Let $V$ and $W$ be finite dimensional $K$ vector spaces. Prove that for $\varphi \in V^*$ and $\psi \in W^*$ exists a well-defined map: $$P_{\varphi , \psi} : V \otimes W \to K, v\otimes w \mapsto \varphi(v) \psi(w)$$
I would like some help in understanding what is meant by this assignment in one of the Linear Algebra II books that i own. I have been trying to figure out how we can find a map like this. I already have a few ideas:
We can use $\varphi$ and $\psi$ on $v$ and $v$ before using the Tensor Product, then try to use the multilinear property to obtain the map that was given above. Though i got the hunch, that i did not understand the properties of Tensor Products with maps/functional's at all.
Any help is appreciated.
The $K$-linear space $V \otimes W$, together with the bilinear map $V \times W \xrightarrow{\otimes} V \otimes W$ such that $(v,w)\mapsto v \otimes w$, is characterised (up to isomorphism of $K$-linear spaces) by the following universal property (the one that you are talking about in your question): whenever $U$ is a $K$-linear space and $f \colon V \times W \to U$ is a bilinear map, there is unique a $K$-linear map $f'\colon V\otimes W \to U$ such that $f' \circ \otimes = f$.

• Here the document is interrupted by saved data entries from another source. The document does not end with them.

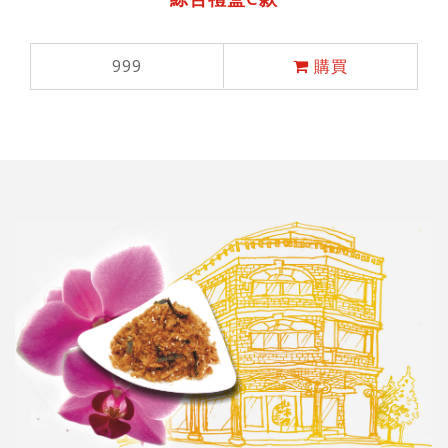
999
購買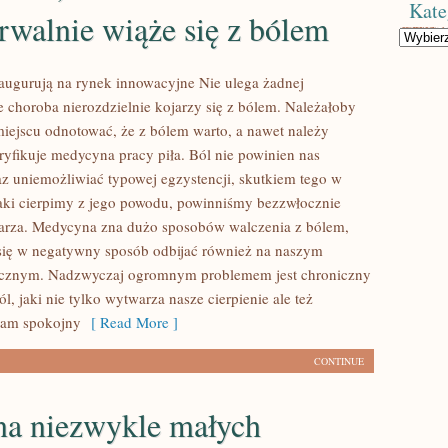
Kate
rwalnie wiąże się z bólem
Kategorie
naugurują na rynek innowacyjne Nie ulega żadnej
e choroba nierozdzielnie kojarzy się z bólem. Należałoby
iejscu odnotować, że z bólem warto, a nawet należy
ryfikuje medycyna pracy piła. Ból nie powinien nas
az uniemożliwiać typowej egzystencji, skutkiem tego w
ki cierpimy z jego powodu, powinniśmy bezzwłocznie
karza. Medycyna zna dużo sposobów walczenia z bólem,
się w negatywny sposób odbijać również na naszym
icznym. Nadzwyczaj ogromnym problemem jest chroniczny
ól, jaki nie tylko wytwarza nasze cierpienie ale też
nam spokojny
[ Read More ]
CONTINUE
na niezwykle małych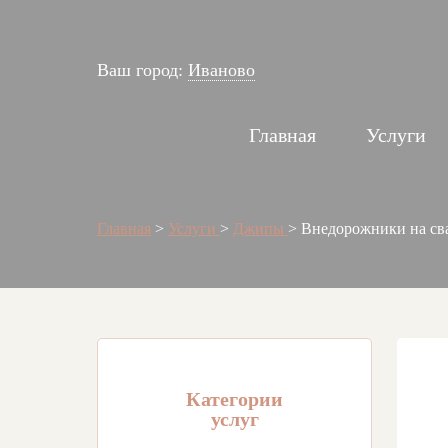
Ваш город:
Иваново
Главная
Услуги
Главная
>
Услуги
>
Джипы
>
Внедорожники на св
Категории
услуг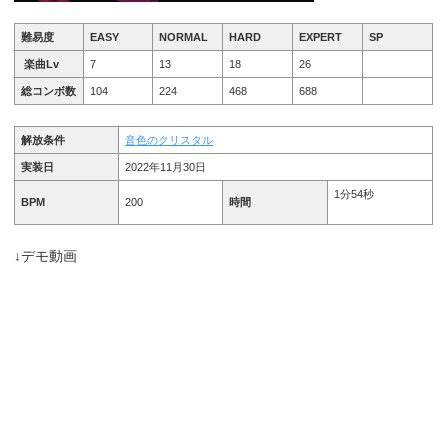
難易度
EASY
NORMAL
HARD
EXPERT
SP
楽曲Lv
7
13
18
26
総コンボ数
104
224
468
688
解放条件
音色のクリスタル
実装日
2022年11月30日
1分54秒
BPM
200
時間
↓デモ動画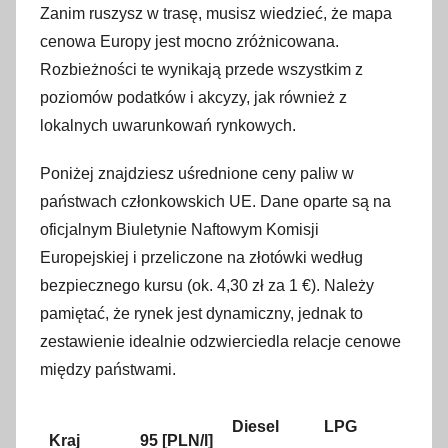
Zanim ruszysz w trasę, musisz wiedzieć, że mapa
cenowa Europy jest mocno zróżnicowana.
Rozbieżności te wynikają przede wszystkim z
poziomów podatków i akcyzy, jak również z
lokalnych uwarunkowań rynkowych.
Poniżej znajdziesz uśrednione ceny paliw w
państwach członkowskich UE. Dane oparte są na
oficjalnym Biuletynie Naftowym Komisji
Europejskiej i przeliczone na złotówki według
bezpiecznego kursu (ok. 4,30 zł za 1 €). Należy
pamiętać, że rynek jest dynamiczny, jednak to
zestawienie idealnie odzwierciedla relacje cenowe
między państwami.
Diesel
LPG
Kraj
95 [PLN/l]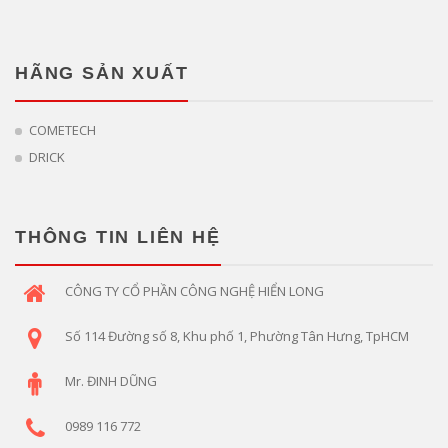
HÃNG SẢN XUẤT
COMETECH
DRICK
THÔNG TIN LIÊN HỆ
CÔNG TY CỔ PHẦN CÔNG NGHỆ HIỂN LONG
Số 114 Đường số 8, Khu phố 1, Phường Tân Hưng, TpHCM
Mr. ĐINH DŨNG
0989 116 772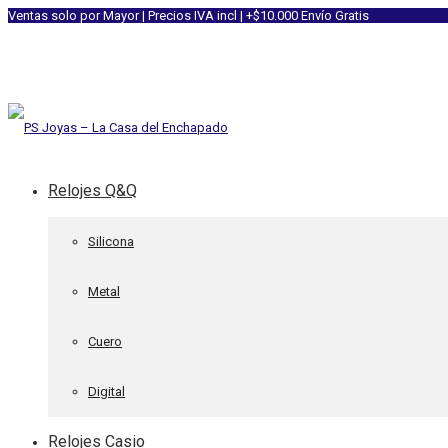
Ventas solo por Mayor | Precios IVA incl | +$10.000 Envío Gratis
Relojes Q&Q
Silicona
Metal
Cuero
Digital
Relojes Casio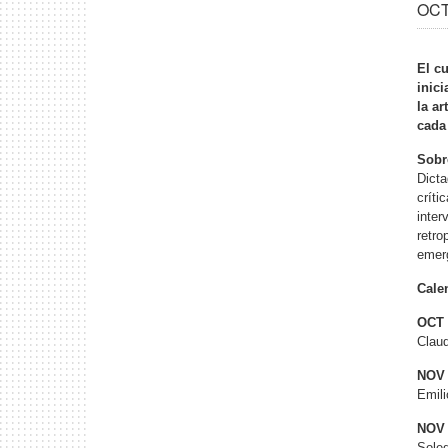
OCT 
El cu
inic
la ar
cada
Sobr
Dicta
críti
inter
retro
emerg
Cale
OCT 
Claud
NOV 
Emili
NOV 
Sole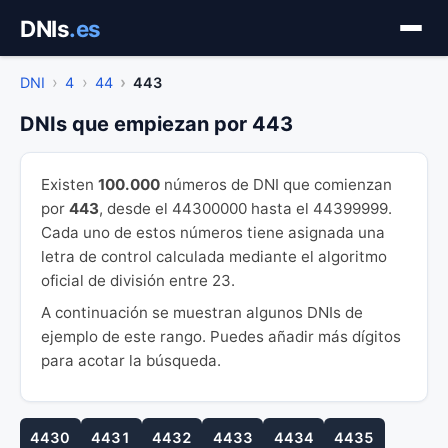
Saltar
DNIs
.es
al
contenido
DNI
4
44
443
DNIs que empiezan por 443
Existen
100.000
números de DNI que comienzan
por
443
, desde el 44300000 hasta el 44399999.
Cada uno de estos números tiene asignada una
letra de control calculada mediante el algoritmo
oficial de división entre 23.
A continuación se muestran algunos DNIs de
ejemplo de este rango. Puedes añadir más dígitos
para acotar la búsqueda.
4430
4431
4432
4433
4434
4435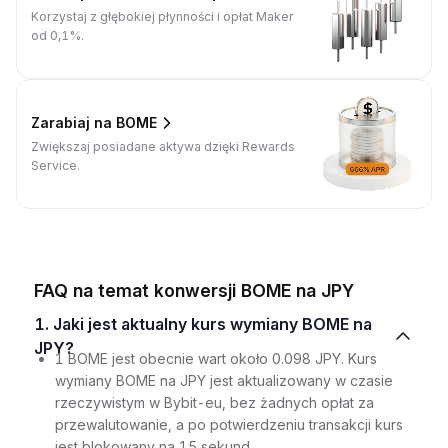
Korzystaj z głębokiej płynności i opłat Maker
od 0,1%.
Zarabiaj na BOME
Zwiększaj posiadane aktywa dzięki Rewards
Service.
FAQ na temat konwersji BOME na JPY
1. Jaki jest aktualny kurs wymiany BOME na
JPY?
1 BOME jest obecnie wart około 0.098 JPY. Kurs
wymiany BOME na JPY jest aktualizowany w czasie
rzeczywistym w Bybit-eu, bez żadnych opłat za
przewalutowanie, a po potwierdzeniu transakcji kurs
jest blokowany na 15 sekund.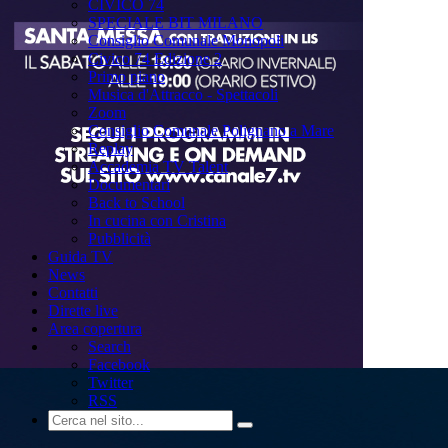
CIVICO 74
SPECIALE BIT MILANO
Consiglio Comunale Monopoli
Civico 74 Edizione 2
Primo piano
Musica d'Attracco - Spettacoli
Zoom
Consiglio Comunale Polignano a Mare
Replay
Accademia TV Talent
Documentari
Back to School
In cucina con Cristina
Pubblicità
Guida TV
News
Contatti
Dirette live
Area copertura
Search
Facebook
Twitter
RSS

Hence in this case, in order to get that your map $P_{\phi,\psi}$ (which will be your $f'$) exists and is $K$-linear, you only need to observe that the corresponding arrow: $$f\colon V \times W \ni (v,w)\mapsto \phi(v)\psi(w) \in K$$ is bilinear (here you'd use that $\phi$ and $\psi$ are elements of the dual spaces, that is, they are $K$-linear). Then you're done by the universal property of $V\otimes W$ that we are talking about.